Diffuse Knapweed (Centaurea diffusa)
Diffuse knapweed is native to the eastern Mediterranean region and to western Asia. In the beginning of the 1900’s, diffuse knapweed found it’s way to North America in alfalfa seed shipments.
Diffuse knapweed is a biennial, which means its first year of growth is a basal rosette of leaves from a deep taproot. Rosettes can appear in either spring or fall. During the second year, the stem bolts 1.5 to 3 feet tall. Stem leaves become smaller higher up the stem. Urn-shaped flower heads are mostly white, sometimes purple, and are located on each branch tip. The bracts surrounding each flower bear 4 to 5 pairs of lateral spines which are painful to the touch.

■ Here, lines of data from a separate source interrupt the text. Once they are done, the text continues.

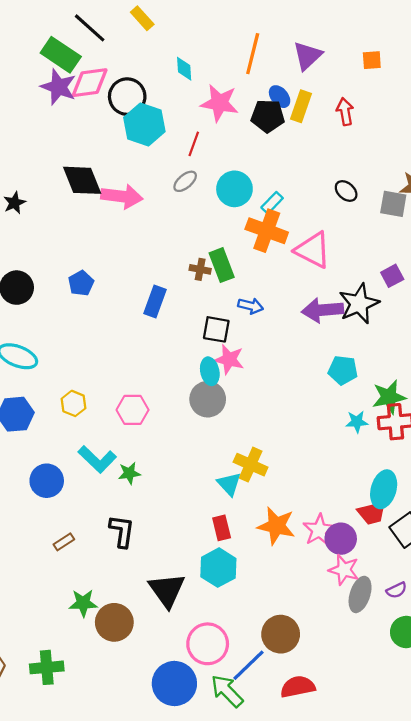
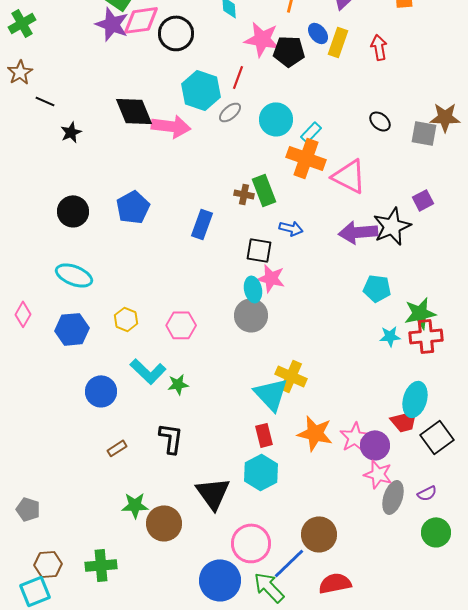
black pentagon: (268, 116) -> (289, 51), moved
cyan hexagon: (144, 124) -> (201, 90), moved
blue pentagon: (81, 283) -> (133, 207), size x1.4
cyan triangle: (229, 484) -> (271, 394), size x1.5

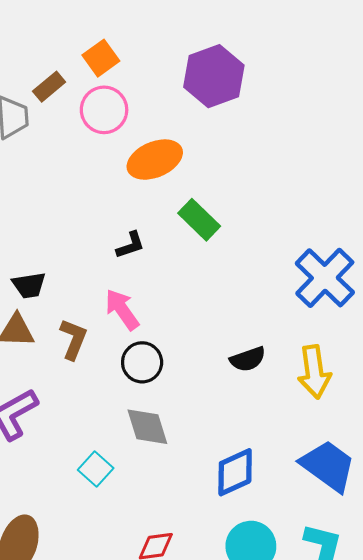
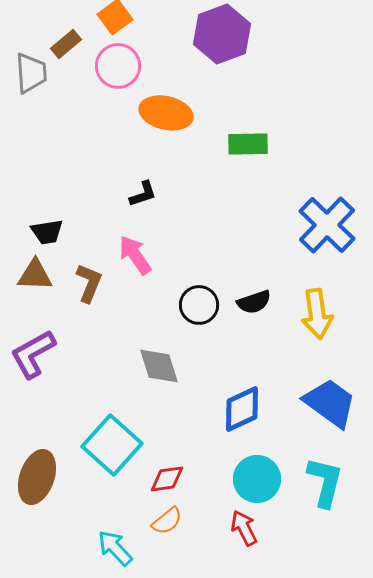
orange ellipse: (155, 160) -> (166, 113), turned 36
green rectangle: (199, 220) -> (248, 144), moved, turned -45
black circle: (142, 362) -> (199, 305), moved
cyan square: (96, 469) -> (112, 445), moved, size x1.8

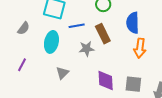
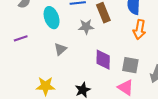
cyan ellipse: (51, 42) -> (52, 18), turned -35
purple line: (22, 65) -> (21, 38), turned 40

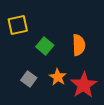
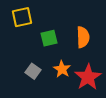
green square: (45, 46) -> (49, 38), turned 36

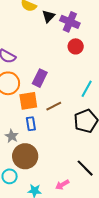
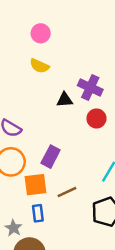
black triangle: (48, 16) -> (65, 100), moved, turned 40

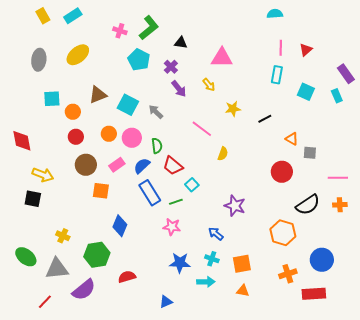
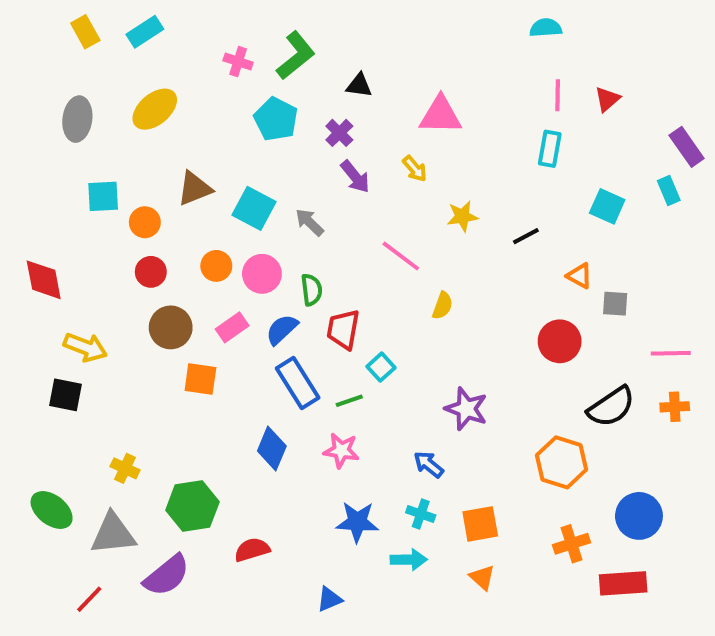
cyan square: (306, 92) -> (607, 206), moved
red trapezoid: (173, 166) -> (343, 329), turned 60
blue diamond: (120, 226) -> (272, 448), moved
orange triangle: (243, 291) -> (482, 577), turned 32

Diffuse knapweed has been credited with reducing biodiversity, increasing soil erosion, reducing land value, increasing cost of roadside maintenance, threatening Natural Area Preserves, and replacing wildlife and livestock forage on rangeland and pasture. During the winter, these plants will break off at the base of the stem and form tumbleweeds. These tumbleweeds are blown around by the wind therefore spreading seed to uninfested areas.
Seeding and maintaining aggressive grasses will help in competing with diffuse knapweed and slow its spread. However seeding alone in infected areas will not provide adequate control. Proper fertilization, grazing, and supplemental irrigation of grasses are always effective cultural control methods.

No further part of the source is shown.